* _What the task asks_: Extract each line holding the word "Related" from the entries.

Collected data
========================================================================

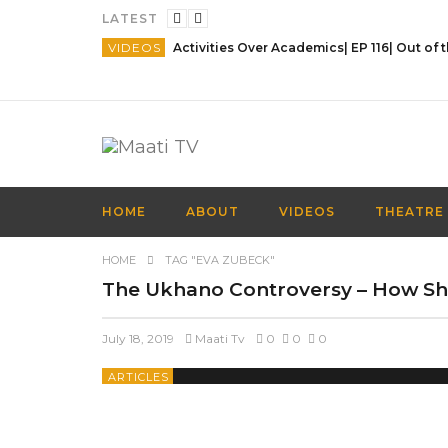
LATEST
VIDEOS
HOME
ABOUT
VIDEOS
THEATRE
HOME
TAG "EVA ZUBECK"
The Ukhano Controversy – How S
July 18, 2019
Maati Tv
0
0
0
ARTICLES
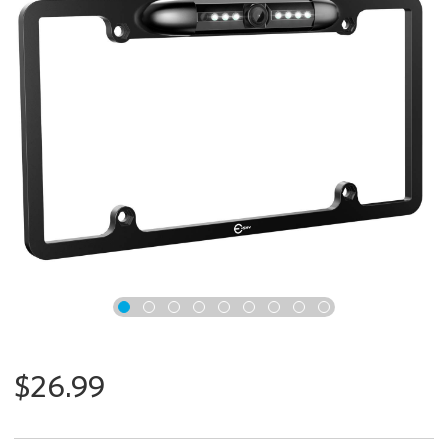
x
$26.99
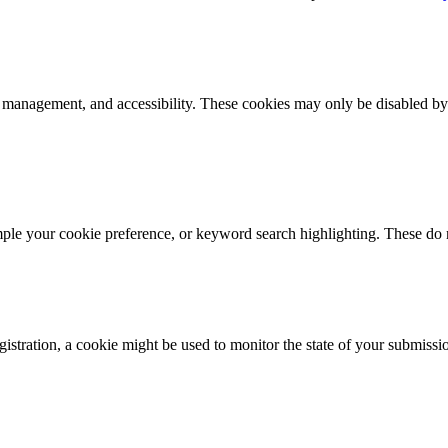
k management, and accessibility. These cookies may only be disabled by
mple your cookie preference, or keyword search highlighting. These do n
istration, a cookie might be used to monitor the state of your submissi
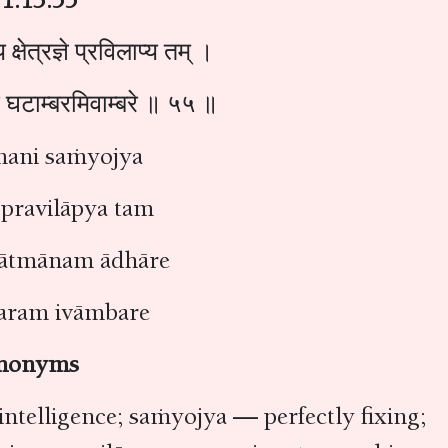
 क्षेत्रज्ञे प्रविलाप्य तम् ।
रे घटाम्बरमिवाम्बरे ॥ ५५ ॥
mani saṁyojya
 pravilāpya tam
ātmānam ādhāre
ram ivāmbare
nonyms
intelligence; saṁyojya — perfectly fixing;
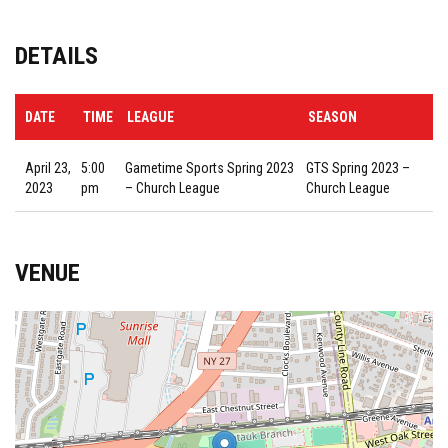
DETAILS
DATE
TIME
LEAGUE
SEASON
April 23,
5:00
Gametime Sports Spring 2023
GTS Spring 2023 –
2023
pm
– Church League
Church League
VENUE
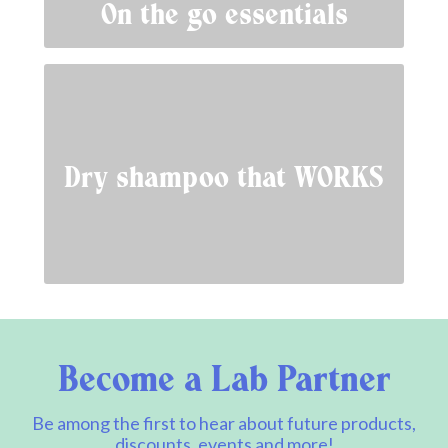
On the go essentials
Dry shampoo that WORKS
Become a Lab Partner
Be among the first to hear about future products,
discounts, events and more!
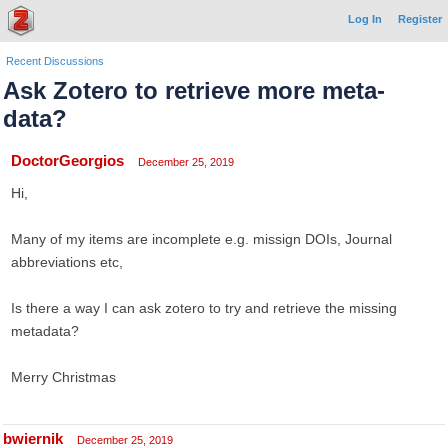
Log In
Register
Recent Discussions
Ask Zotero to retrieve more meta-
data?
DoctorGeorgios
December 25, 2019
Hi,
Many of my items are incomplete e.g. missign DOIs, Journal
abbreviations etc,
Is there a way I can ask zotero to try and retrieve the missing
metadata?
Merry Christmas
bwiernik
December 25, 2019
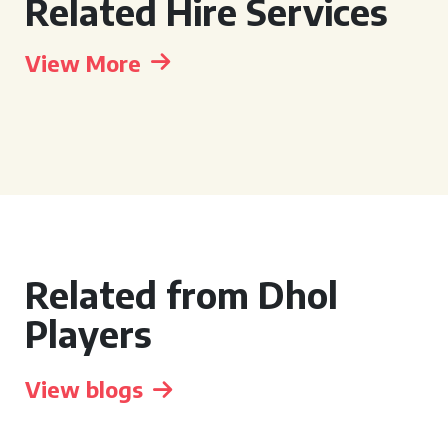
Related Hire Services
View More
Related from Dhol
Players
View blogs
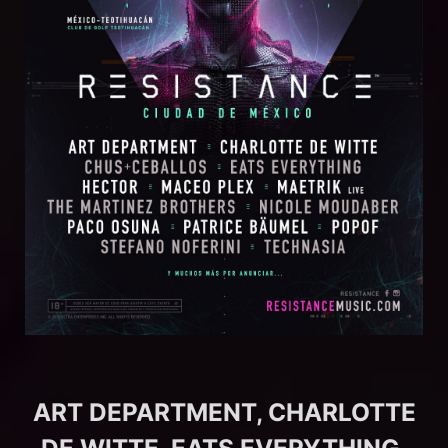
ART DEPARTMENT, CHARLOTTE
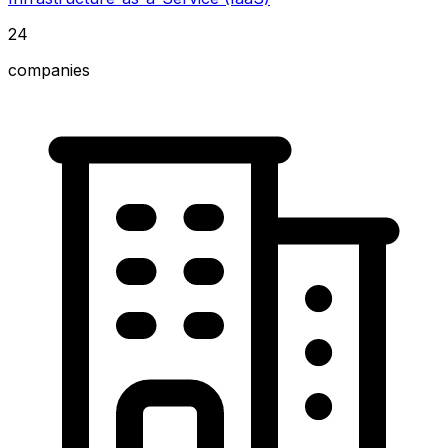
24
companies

========================================================================

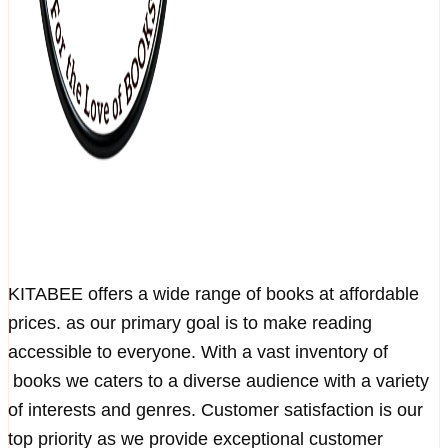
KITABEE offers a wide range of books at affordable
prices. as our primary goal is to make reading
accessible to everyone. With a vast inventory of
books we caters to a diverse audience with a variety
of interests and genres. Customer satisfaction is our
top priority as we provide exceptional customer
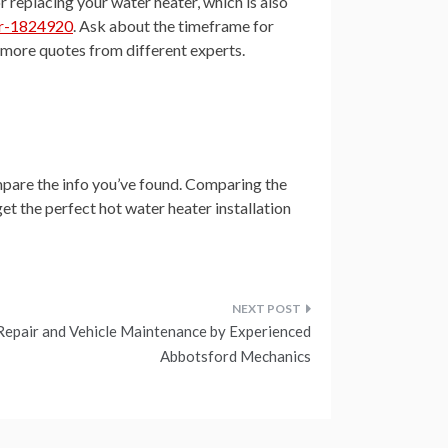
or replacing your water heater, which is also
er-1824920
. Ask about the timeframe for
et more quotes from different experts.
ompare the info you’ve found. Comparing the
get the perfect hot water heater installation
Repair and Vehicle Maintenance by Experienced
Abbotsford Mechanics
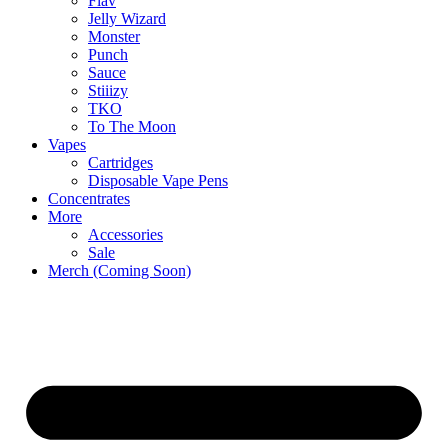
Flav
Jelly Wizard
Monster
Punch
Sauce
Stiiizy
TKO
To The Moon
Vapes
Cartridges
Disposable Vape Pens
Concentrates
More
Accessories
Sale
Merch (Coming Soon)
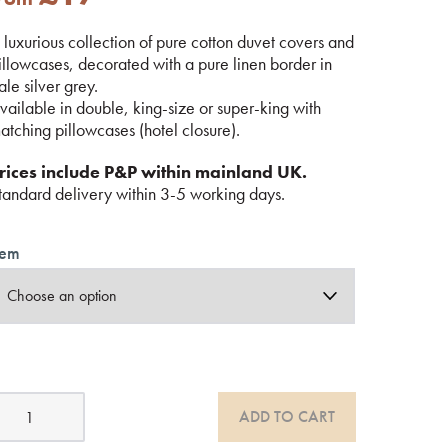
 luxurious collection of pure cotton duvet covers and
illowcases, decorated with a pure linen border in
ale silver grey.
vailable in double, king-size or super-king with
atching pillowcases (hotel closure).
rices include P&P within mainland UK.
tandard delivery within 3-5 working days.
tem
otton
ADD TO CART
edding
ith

========================================================================

* _Response area_:
Related Hire Services
Related from Dhol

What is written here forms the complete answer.